Re: Recognizing search engine spiders from Mark Nottingham on 2001-03-03 (ietf-discuss@w3.org from March 2001)

From: Mark Nottingham <mnot@akamai.com>
Date: Sat, 3 Mar 2001 08:56:24 -0800
To: Jacob Palme <jpalme@dsv.su.se>
Cc: discuss@apps.ietf.org
Message-ID: <20010303085622.B24919@akamai.com>

On Sat, Mar 03, 2001 at 10:31:02AM +0100, Jacob Palme wrote:
> Is there any standard which search engines use when sending
> HTTP requests during spidering, in order to tell the
> receipient HTTP server that they are search engines.

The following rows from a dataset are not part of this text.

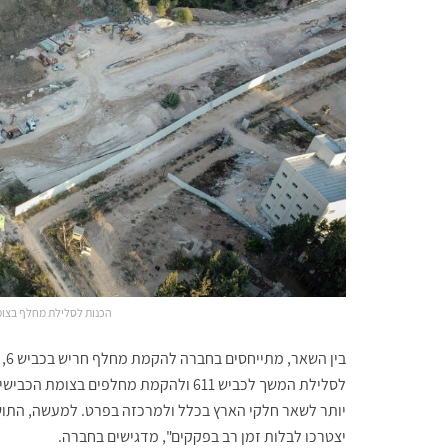
הכנות לסלילת מחלף בצומת הכבישים 65 ו-4
בי
יותר לשאר חלקי הארץ בכלל ולמרכזה בפרט. למעשה, התוש
יצטרכו לבלות זמן רב בפקקים", מדגישים בחברה.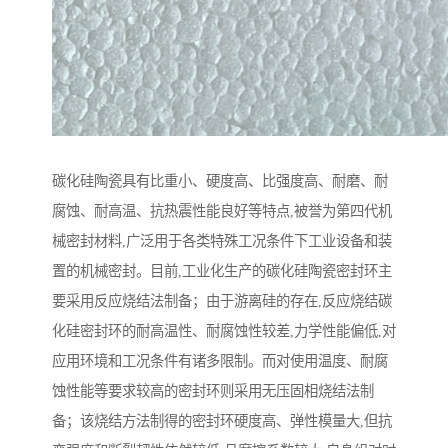
碳化硅陶瓷具有比重小、硬度高、比强度高、耐磨、耐
腐蚀、耐高温、抗热震性能良好等特点,被誉为第四代机
械密封材料,广泛用于各类特殊工况条件下工业设备和装
置的机械密封。目前,工业化生产的碳化硅陶瓷密封环主
要采用反应烧结法制备；由于游离硅的存在,反应烧结碳
化硅密封环的耐高温性、耐腐蚀性较差,力学性能偏低,对
应用环境和工况条件有诸多限制。而对使用温度、耐腐
蚀性能等要求较高的密封环则采用无压固相烧结法制
备；该烧结方法制得的密封环硬度高、弹性模量大,但抗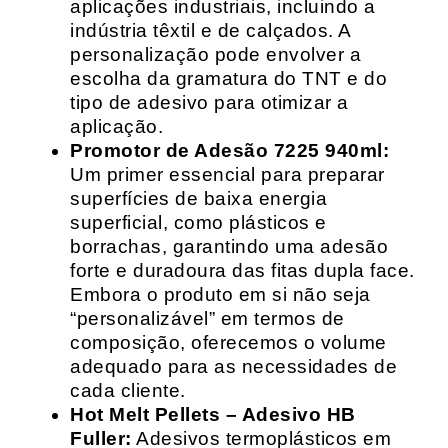
aplicações industriais, incluindo a
indústria têxtil e de calçados. A
personalização pode envolver a
escolha da gramatura do TNT e do
tipo de adesivo para otimizar a
aplicação.
Promotor de Adesão 7225 940ml:
Um primer essencial para preparar
superfícies de baixa energia
superficial, como plásticos e
borrachas, garantindo uma adesão
forte e duradoura das fitas dupla face.
Embora o produto em si não seja
“personalizável” em termos de
composição, oferecemos o volume
adequado para as necessidades de
cada cliente.
Hot Melt Pellets – Adesivo HB
Fuller:
Adesivos termoplásticos em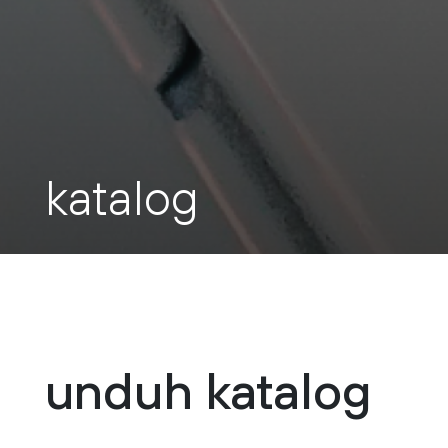
katalog
unduh katalog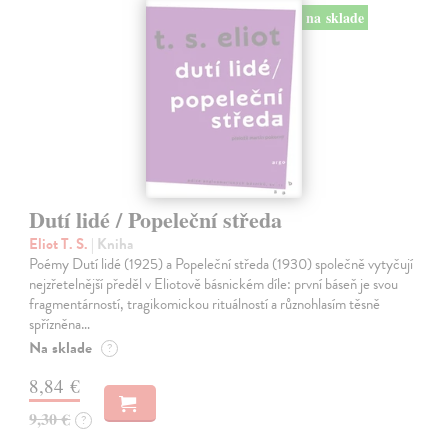
na sklade
Dutí lidé / Popeleční středa
Eliot T. S.
| Kniha
Poémy Dutí lidé (1925) a Popeleční středa (1930) společně vytyčují
nejzřetelnější předěl v Eliotově básnickém díle: první báseň je svou
fragmentárností, tragikomickou rituálností a různohlasím těsně
spřízněna…
Na sklade
?
8,84 €
9,30 €
?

No. Some try to use a heuristic, with varying success (the big ones
are pretty easy to get).

> I can see multiple uses of this. In our particular case,
> we sometimes intentionally create slightly varying URLs
> of the same document, in order to stop an old version
> in the cache to be used. (Yes, I know there are cache
> control standards, but they do not seem to work in all
> cases.) This might mean that a search engine would
> store multiple copies of nearly the same document,
> and would not recognize that a new version replaces an
> old version of the same document.

There are ways to assure cache freshness. See
  http://www.mnot.net/cache_docs/
If that isn't good enough, vary the reference's query string, most
search engines will understand.

Also, you might try using robots.txt to shape which documents will be
fetched.

-- 
Mark Nottingham, Research Scientist
Akamai Technologies (San Mateo, CA USA)

Received on Saturday, 3 March 2001 11:57:06 UTC